HawAda is an open-source universal framework for hardware-aware optimization of machine learning models, enabling models to be automatically adapted to a specific target GPU.
Inspired by hardware-aware pruning and efficiency methods [1, 2, 3, 4 ], HawAda provides a simple, user-friendly, and model-agnostic interface for optimizing neural networks with respect to real hardware latency, while preserving model quality.
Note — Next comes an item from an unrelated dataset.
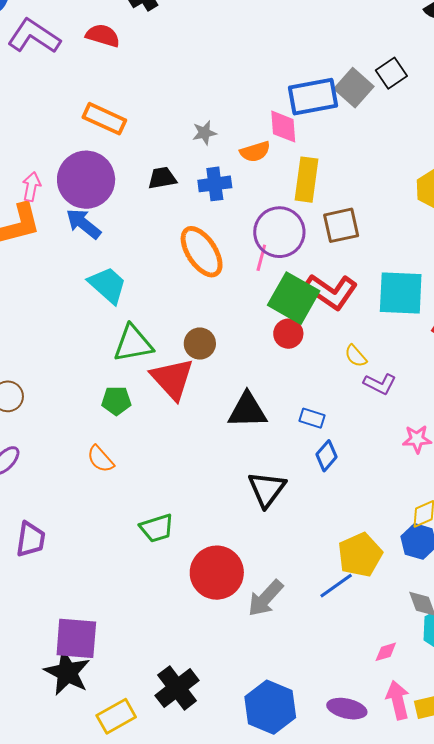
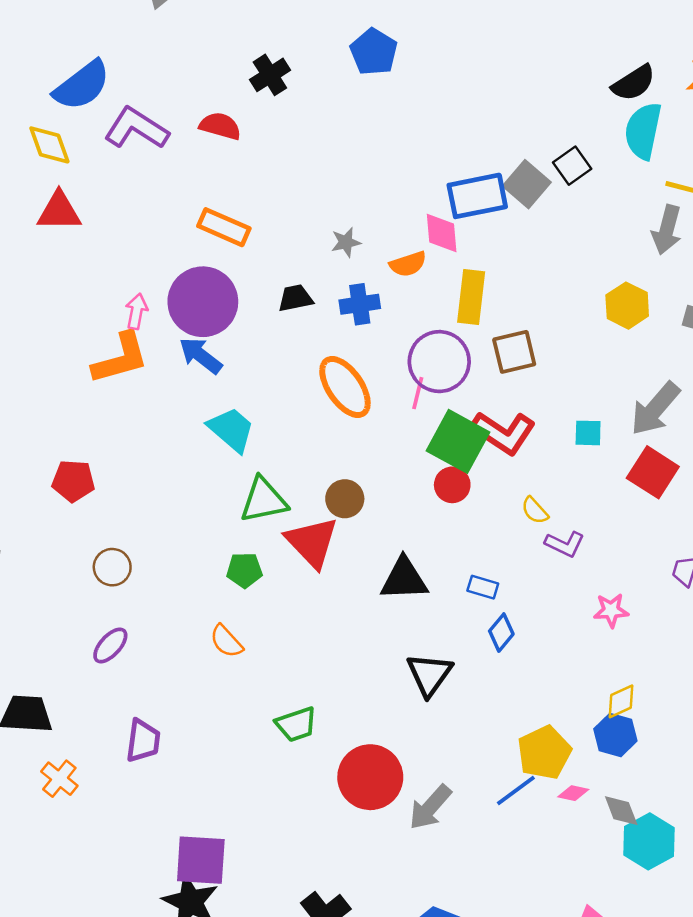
cyan square: (401, 293) -> (588, 433), size x0.5
pink diamond: (386, 652) -> (573, 793), moved, turned 30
HawAda follows a teacher–student, gate-based optimization pipeline:
-
Base model: Start from an existing pretrained model (the teacher).
-
HawAda adapter: Trainable gates are attached to selected layers or components of the base model.Each gate modulates its corresponding output via a learnable sigmoid, enabling fine-grained structural control.
-
Training objectives: The gates are optimized using two complementary objectives:
-
Hardware-aware latency objectiveA differentiable proxy of model latency, periodically calibrated with real measured latency on the target GPU and incorporated via a Lagrange multiplier.
-
Teacher agreement objectiveKL divergence (and optionally MSE) between the student and the teacher model outputs, ensuring minimal accuracy degradation.
-
-
Pruning / export: After training (or by loading a pretrained HawAda checkpoint, e.g. from Hugging Face), the learned gate values are used to prune the base model.Only components that are critical for maintaining agreement with the teacher are retained.
-
GPU-aware slimming: During export, HawAda searches for the fastest valid architecture by iterating over GPU-friendly structural constraints (e.g. head multiples), ensuring optimal performance on the target hardware.
-
Final fine-tuning: The resulting slim model can be fine-tuned on any GPU (not necessarily the one used for hardware-aware optimization) to recover or improve final accuracy.Alternatively, pretrained slim models can be downloaded from the HawAda model zoo.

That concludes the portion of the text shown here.